If a keyword argument is a file, such as in the case of fasta with qual, then you can set the default to a specific marker, or sentinel, to indicate to the registry that the kwarg should have special handling. For example:

from skbio.io import FileSentinel

@register_reader(fasta, object)
def fasta_to_object(fh, qual=FileSentinel):
    ...

After the registry reads your function, it will replace FileSentinel with None allowing you to perform normal checks for kwargs (e.g. if my_kwarg is not None:). If a user provides input for the kwarg, the registry will convert it to an open filehandle.

Note

Keyword arguments are not permitted in sniffers. Sniffers may not raise exceptions; if an exception is thrown by a sniffer, the user will be asked to report it on our issue tracker.

When raising errors in readers and writers, the error should be a subclass of FileFormatError specific to your new format.

Writing unit tests

Because scikit-bio handles all of the I/O boilerplate, you only need to test the actual business logic of your readers, writers, and sniffers. The easiest way to accomplish this is to create a list of files and their expected results when deserialized. Then you can iterate through the list ensuring the expected results occur and that the expected results can be reserialized into an equivalent file. This process is called ‘roundtripping’.

It is also important to test some invalid inputs and ensure that the correct error is raised by your readers. Consider using assertRaises as a context manager like so:

with self.assertRaises(SomeFileFormatErrorSubclass) as cm:
    do_something_wrong()
self.assertIn('action verb or subject of an error', str(cm.exception))

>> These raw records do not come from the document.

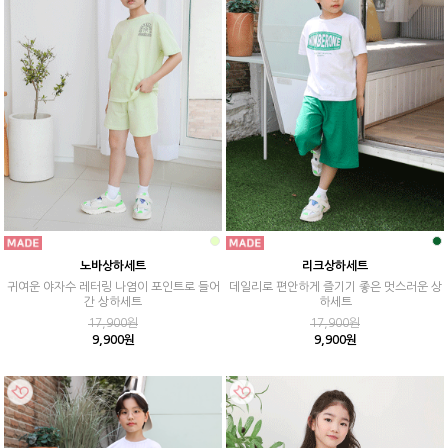
노바상하세트
리크상하세트
귀여운 야자수 레터링 나염이 포인트로 들어
데일리로 편안하게 즐기기 좋은 멋스러운 상
간 상하세트
하세트
17,900원
17,900원
9,900원
9,900원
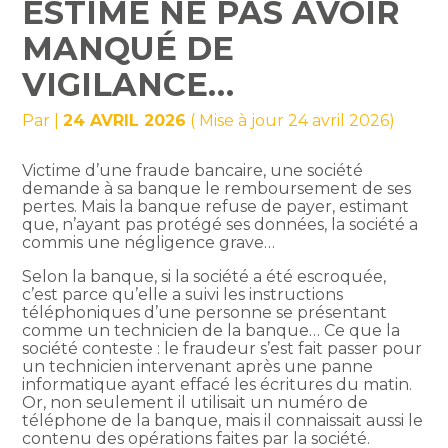
ESTIME NE PAS AVOIR
MANQUÉ DE
VIGILANCE…
Par
|
24 AVRIL 2026
( Mise à jour 24 avril 2026)
Victime d’une fraude bancaire, une société
demande à sa banque le remboursement de ses
pertes. Mais la banque refuse de payer, estimant
que, n’ayant pas protégé ses données, la société a
commis une négligence grave…
Selon la banque, si la société a été escroquée,
c’est parce qu’elle a suivi les instructions
téléphoniques d’une personne se présentant
comme un technicien de la banque… Ce que la
société conteste : le fraudeur s’est fait passer pour
un technicien intervenant après une panne
informatique ayant effacé les écritures du matin.
Or, non seulement il utilisait un numéro de
téléphone de la banque, mais il connaissait aussi le
contenu des opérations faites par la société.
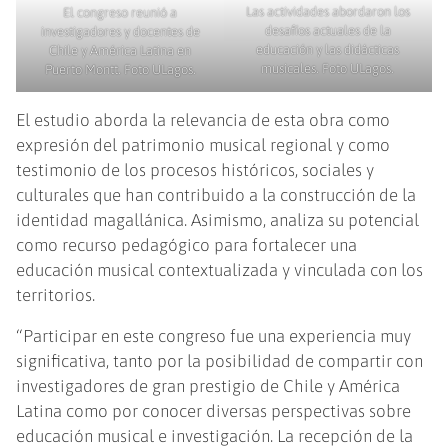
Las actividades abordaron los
El congreso reunió a
desafíos actuales de la
investigadores y docentes de
educación y las didácticas
Chile y América Latina en
musicales. Foto ULagos.
Puerto Montt. Foto ULagos.
El estudio aborda la relevancia de esta obra como
expresión del patrimonio musical regional y como
testimonio de los procesos históricos, sociales y
culturales que han contribuido a la construcción de la
identidad magallánica. Asimismo, analiza su potencial
como recurso pedagógico para fortalecer una
educación musical contextualizada y vinculada con los
territorios.
“Participar en este congreso fue una experiencia muy
significativa, tanto por la posibilidad de compartir con
investigadores de gran prestigio de Chile y América
Latina como por conocer diversas perspectivas sobre
educación musical e investigación. La recepción de la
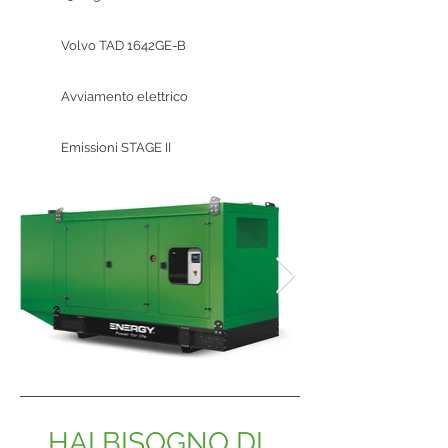
Volvo TAD 1642GE-B
Avviamento elettrico
Emissioni STAGE II
HAI BISOGNO DI 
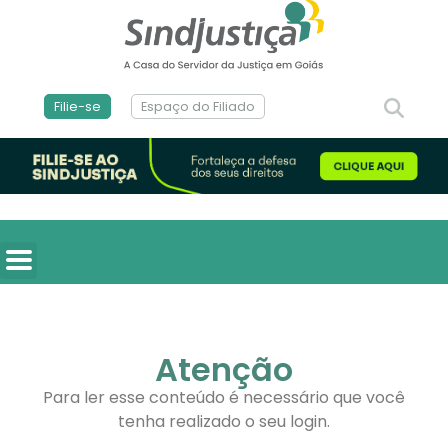
Filie-se
Espaço do Filiado
Atenção
Para ler esse conteúdo é necessário que você
tenha realizado o seu login.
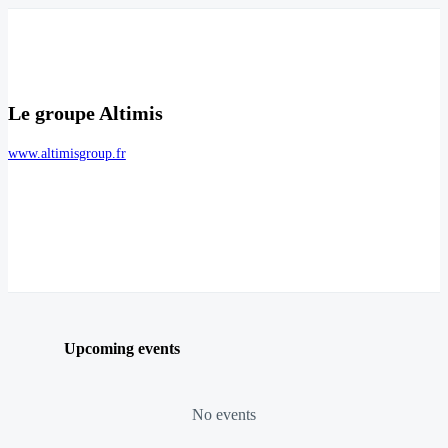
Le groupe Altimis
www.altimisgroup.fr
Upcoming events
No events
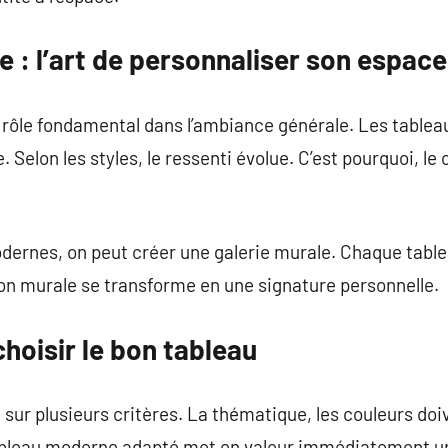
 : l’art de personnaliser son espace
rôle fondamental dans l’ambiance générale. Les table
 Selon les styles, le ressenti évolue. C’est pourquoi, le 
ernes, on peut créer une galerie murale. Chaque table
on murale se transforme en une signature personnelle.
hoisir le bon tableau
e sur plusieurs critères. La thématique, les couleurs do
ableau moderne adapté met en valeur immédiatement u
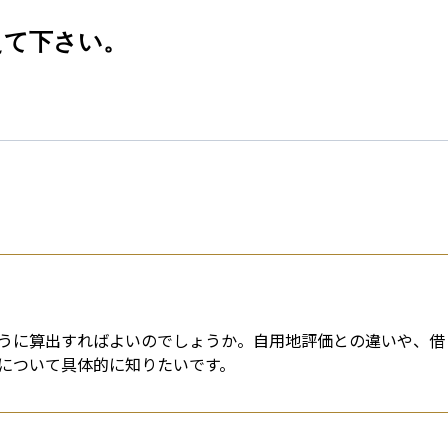
esti
えて下さい。
うに算出すればよいのでしょうか。自用地評価との違いや、借
について具体的に知りたいです。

A good example to review when preparing to write your first I/O unit tests is the ordination test code (see in skbio/io/tests/test_ordination.py).

Developer functions

register_writer(format[, cls]) Return a decorator for a writer function.
register_reader(format[, cls]) Return a decorator for a reader function.
register_sniffer(format) Return a decorator for a sniffer function.
list_write_formats(cls) Return a list of available write formats for a given cls instance.
list_read_formats(cls) Return a list of available read formats for a given cls type.
get_writer(format[, cls]) Return a writer for a format.
get_reader(format[, cls]) Return a reader for a format.
get_sniffer(format) Return a sniffer for a format.

Developer exceptions

DuplicateRegistrationError([name, fmt, cls, msg]) Raised when a function is already registered in skbio.io
InvalidRegistrationError Raised if function doesn’t meet the expected API of its registration.